Here, you race for position, although there are time penalties for missing waypoints – which are giant yellow beacons in this mode – and having to stop to repair your ride can be applied to you and your AI-controlled competitors.
Finish a race, earn XP, move up levels. Levels unlock more cars to buy and more events to race. Dakar Points (DP) are also accrued, used to repair your vehicle fleet and expand your roster.
As an added bonus, if you win the same event across the five vehicle types, you unlock a classic car or bike from the event’s storied history.
It’s a progression system that the prior Dakar game was sorely in need of in order to captivate a wider audience.
To temper things slightly, if you are going all-out accessible racing game, you may as well through in some different event types or optional challenges to mix things up a little.

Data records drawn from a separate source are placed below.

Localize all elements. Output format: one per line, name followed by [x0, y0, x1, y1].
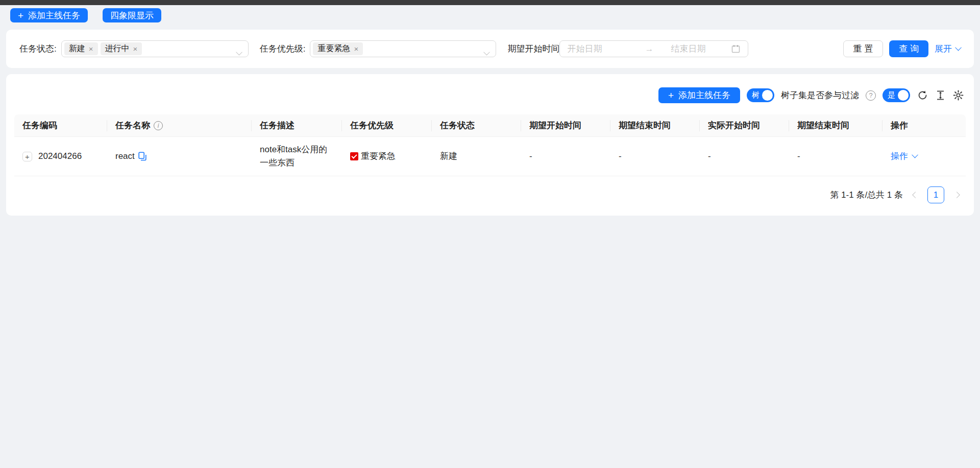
- tree-mode-switch[interactable]: 树: [747, 88, 774, 102]
- refresh-icon[interactable]: [917, 90, 928, 101]
- status-tag-label: 新建: [69, 43, 85, 54]
- priority-checkbox-icon: [350, 152, 358, 160]
- cell-expected-start: -: [521, 137, 610, 176]
- chevron-down-icon: [484, 48, 489, 58]
- task-status-value: 新建: [440, 151, 457, 161]
- chevron-down-icon: [237, 48, 241, 58]
- task-name-value: react: [115, 150, 135, 163]
- expected-start-time-label: 期望开始时间: [507, 43, 559, 55]
- add-main-task-label: 添加主线任务: [28, 10, 80, 21]
- yes-switch-label: 是: [888, 90, 895, 100]
- task-status-select[interactable]: 新建 × 进行中 ×: [61, 40, 249, 57]
- status-tag: 新建 ×: [64, 42, 98, 55]
- settings-gear-icon[interactable]: [952, 90, 964, 101]
- prev-page-button[interactable]: [910, 186, 920, 203]
- filter-actions: 重 置 查 询 展开: [843, 40, 961, 57]
- task-code-value: 202404266: [38, 150, 82, 163]
- col-header-task-status: 任务状态: [432, 114, 521, 137]
- table-toolbar: + 添加主线任务 树 树子集是否参与过滤 ? 是: [14, 87, 966, 103]
- task-priority-select[interactable]: 重要紧急 ×: [310, 40, 496, 57]
- expand-toggle-link[interactable]: 展开: [935, 43, 961, 55]
- quadrant-display-label: 四象限显示: [110, 10, 154, 21]
- col-header-actions: 操作: [883, 114, 966, 137]
- plus-icon: +: [18, 11, 23, 20]
- cell-task-priority: 重要紧急: [342, 137, 432, 176]
- end-date-input[interactable]: [671, 44, 731, 54]
- next-page-button[interactable]: [951, 186, 962, 203]
- actual-start-value: -: [708, 151, 711, 161]
- chevron-down-icon: [955, 44, 962, 51]
- add-main-task-button-table[interactable]: + 添加主线任务: [658, 87, 740, 103]
- task-description-value: note和task公用的一些东西: [260, 143, 334, 170]
- cell-task-status: 新建: [432, 137, 521, 176]
- cell-task-code: + 202404266: [14, 137, 107, 176]
- row-action-dropdown[interactable]: 操作: [891, 150, 917, 163]
- priority-tag-label: 重要紧急: [317, 43, 350, 54]
- cell-task-description: note和task公用的一些东西: [252, 137, 342, 176]
- chevron-down-icon: [912, 151, 918, 158]
- start-date-input[interactable]: [567, 44, 627, 54]
- table-row: + 202404266 react note和task公用的一些东西: [14, 137, 966, 176]
- window-top-strip: [0, 0, 980, 5]
- action-label: 操作: [891, 150, 908, 163]
- range-arrow-icon: →: [633, 44, 665, 54]
- expected-end-2-value: -: [797, 151, 800, 161]
- query-label: 查 询: [899, 43, 919, 55]
- reset-label: 重 置: [853, 43, 873, 55]
- reset-button[interactable]: 重 置: [843, 40, 884, 57]
- density-icon[interactable]: [935, 90, 946, 101]
- task-priority-value: 重要紧急: [361, 150, 396, 163]
- task-priority-label: 任务优先级:: [260, 43, 306, 55]
- status-tag-label: 进行中: [105, 43, 130, 54]
- col-header-expected-end: 期望结束时间: [610, 114, 700, 137]
- table-header-row: 任务编码 任务名称 i 任务描述 任务优先级 任务状态 期望开始时间 期望结束时…: [14, 114, 966, 137]
- tree-switch-label: 树: [752, 90, 760, 100]
- cell-expected-end: -: [610, 137, 700, 176]
- status-tag: 进行中 ×: [101, 42, 142, 55]
- add-main-task-button[interactable]: + 添加主线任务: [10, 8, 88, 22]
- tree-filter-label: 树子集是否参与过滤: [781, 89, 859, 101]
- tag-close-icon[interactable]: ×: [133, 45, 138, 53]
- copy-icon[interactable]: [138, 152, 146, 161]
- switch-knob: [762, 90, 773, 101]
- top-toolbar: + 添加主线任务 四象限显示: [0, 5, 980, 28]
- expected-start-value: -: [529, 151, 532, 161]
- quadrant-display-button[interactable]: 四象限显示: [103, 8, 161, 22]
- col-header-task-description: 任务描述: [252, 114, 342, 137]
- calendar-icon[interactable]: [731, 44, 741, 54]
- page-number-button[interactable]: 1: [927, 186, 944, 203]
- row-expand-button[interactable]: +: [22, 152, 32, 161]
- tag-close-icon[interactable]: ×: [354, 45, 358, 53]
- col-header-expected-start: 期望开始时间: [521, 114, 610, 137]
- add-main-task-label: 添加主线任务: [678, 89, 730, 101]
- question-circle-icon[interactable]: ?: [866, 90, 876, 101]
- pagination-summary: 第 1-1 条/总共 1 条: [830, 189, 903, 201]
- expected-end-value: -: [619, 151, 622, 161]
- pagination: 第 1-1 条/总共 1 条 1: [14, 176, 966, 210]
- priority-tag: 重要紧急 ×: [313, 42, 363, 55]
- cell-expected-end-2: -: [789, 137, 883, 176]
- switch-knob: [898, 90, 909, 101]
- col-header-actual-start: 实际开始时间: [700, 114, 789, 137]
- col-header-task-name: 任务名称 i: [107, 114, 252, 137]
- expected-start-time-range-picker[interactable]: →: [559, 40, 748, 57]
- query-button[interactable]: 查 询: [889, 40, 928, 57]
- col-header-task-priority: 任务优先级: [342, 114, 432, 137]
- cell-actual-start: -: [700, 137, 789, 176]
- expand-label: 展开: [935, 43, 952, 55]
- tag-close-icon[interactable]: ×: [89, 45, 93, 53]
- info-circle-icon[interactable]: i: [154, 121, 163, 130]
- task-table: 任务编码 任务名称 i 任务描述 任务优先级 任务状态 期望开始时间 期望结束时…: [14, 114, 966, 176]
- cell-task-name: react: [107, 137, 252, 176]
- cell-actions: 操作: [883, 137, 966, 176]
- yes-switch[interactable]: 是: [883, 88, 910, 102]
- plus-icon: +: [668, 90, 674, 100]
- col-header-task-code: 任务编码: [14, 114, 107, 137]
- filter-card: 任务状态: 新建 × 进行中 × 任务优先级: 重要紧急 × 期望开始时间 →: [6, 30, 974, 68]
- task-status-label: 任务状态:: [19, 43, 57, 55]
- task-table-card: + 添加主线任务 树 树子集是否参与过滤 ? 是: [6, 74, 974, 216]
- col-header-expected-end-2: 期望结束时间: [789, 114, 883, 137]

While the environment changes, the derivative race format does not.
After a few races, you’ll likely test out the Professional Mode. Here, you aren’t flying off the start line with a pack of wildly erratic rivals, but instead, you begin on your lonesome. The primary goal is to navigate through a route, listen to your navigator closely, follow the CAP target, which acts like a compass and compete on time alone.
This is how the actual Dakar event is measured come December. A more traditional approach, adjusting to the slightly slower pace and focus of this game type takes some time.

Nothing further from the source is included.